Online courses, distance learning and teaching videos on YouTube; the range of digital study opportunities is growing rapidly. New methods of studying and teaching make it possible for an increasingly wider group of people to pursue university studies.
“For the quality of digital teaching methods and courses given online to become high, specialists in education should be involved in developing them,” says University Lecturer Joseph Flanagan.
He teaches English grammar, spoken English and linguistics at the University of Helsinki.
Flanagan is a fellow of the Teachers’ Academy, a network of distinguished teachers at the University of Helsinki, in addition to which he participates in the development of digital teaching.
Five years ago Flanagan decided he wanted to learn programming and take advantage of his pedagogical skills so that, eventually, it would be possible to acquire the same skills online as in the classroom and at the same level of quality.
Among his current activities, he is coordinating a course on text analysis that utilises Python, a programming language.

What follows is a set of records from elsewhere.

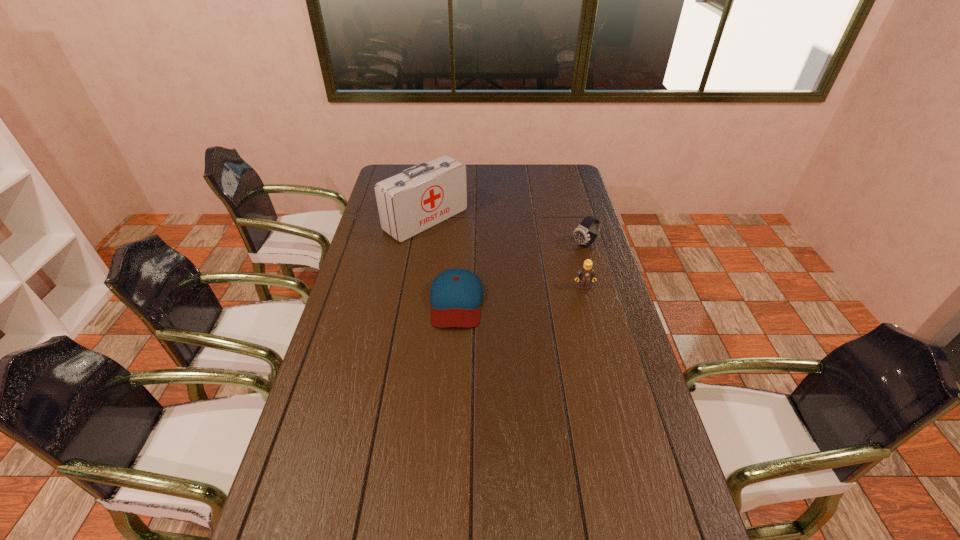 In order to click on free space between the first-aid kit and the Lego in this screenshot , I will do `click(505, 253)`.

Identify the location of free area in between the first-aid kit and the watch. (505, 232).

Find the location of a particular element. This screenshot has height=540, width=960. empty space that is in between the watch and the tallest object is located at coordinates (505, 232).

Locate an element on the screen. Image resolution: width=960 pixels, height=540 pixels. empty location between the shortest object and the watch is located at coordinates pos(520,273).

The image size is (960, 540). In order to click on vacant area between the Lego and the baseball cap in this screenshot , I will do `click(520, 294)`.

You are a GUI agent. You are given a task and a screenshot of the screen. Output one action in this format:
    pyautogui.click(x=<x>, y=<y>)
    Task: Click on the free space between the shortest object and the tallest object
    Image resolution: width=960 pixels, height=540 pixels.
    Given the screenshot: What is the action you would take?
    pyautogui.click(x=442, y=260)

Locate an element on the screen. The width and height of the screenshot is (960, 540). the closest object to the shortest object is located at coordinates (420, 197).

Identify which object is located as the nearest to the shortest object. Please provide its 2D coordinates. Your answer should be formatted as a tuple, i.e. [(x, y)], where the tuple contains the x and y coordinates of a point satisfying the conditions above.

[(420, 197)]

I want to click on free region that satisfies the following two spatial constraints: 1. on the front side of the first-aid kit; 2. on the right side of the watch, so click(x=422, y=245).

On the course, students examine digital texts, such as blog entries and tweets, and study hate speech and other phenomena with the help of programming.
Students need continuous feedback
Flanagan has been teaching at the University of Helsinki since 2002, in addition to which he has carried out research on teaching and learning.
“Even if you think you’re a good teacher, you might actually be wrong. Teaching skills are not measured by whether students like you, but by what they get from your teaching. Ideally, students gain skills through their studies that they can utilise later.”
“When I'm teaching, I don’t think about what students should know, but what they should be able to do. Instead of knowing, I focus on doing.”
Flanagan structures the assignments on his courses in such a way that by completing them students gain useful skills, such as the ability to analyse text and perceive how it is structured which demonstrates how, say, a political argument is built.
To learn such skills, students need a lot of feedback. Sometimes a delay of even a week may be too long.
“If guidance is not given in time, students may complete several assignments incorrectly. After getting through the course workload, they may not be in the mood for receiving feedback.”
This is why Flanagan draws up his course assignments so that students know immediately whether or not they are on the right track.
The future of teaching is digital
In recent years Flanagan has developed digital teaching and course components that can be offered online. In addition, he has helped his colleagues digitise their teaching.
“I’m worried that if teachers themselves don’t take part in developing online teaching, education may become standardised McDonald's-type fare – everyone will be offered the same as fast as possible."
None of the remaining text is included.